Data supplied:
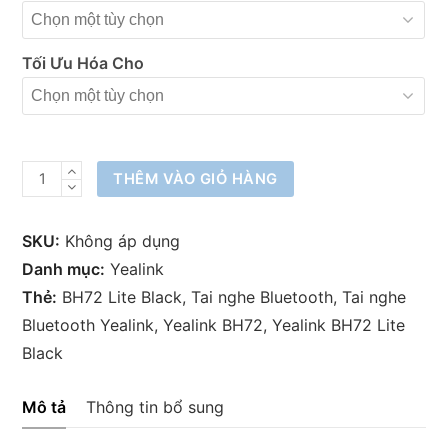
Tối Ưu Hóa Cho
Tai
THÊM VÀO GIỎ HÀNG
nghe
Bluetooth
SKU:
Không áp dụng
Yealink
Danh mục:
Yealink
BH72
Thẻ:
BH72 Lite Black
,
Tai nghe Bluetooth
,
Tai nghe
Lite
Bluetooth Yealink
,
Yealink BH72
,
Yealink BH72 Lite
Black
Black
số
lượng
Mô tả
Thông tin bổ sung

Task:
Give only a number: how many lines of the data hold the string "Lite"?

Finished exercise:
3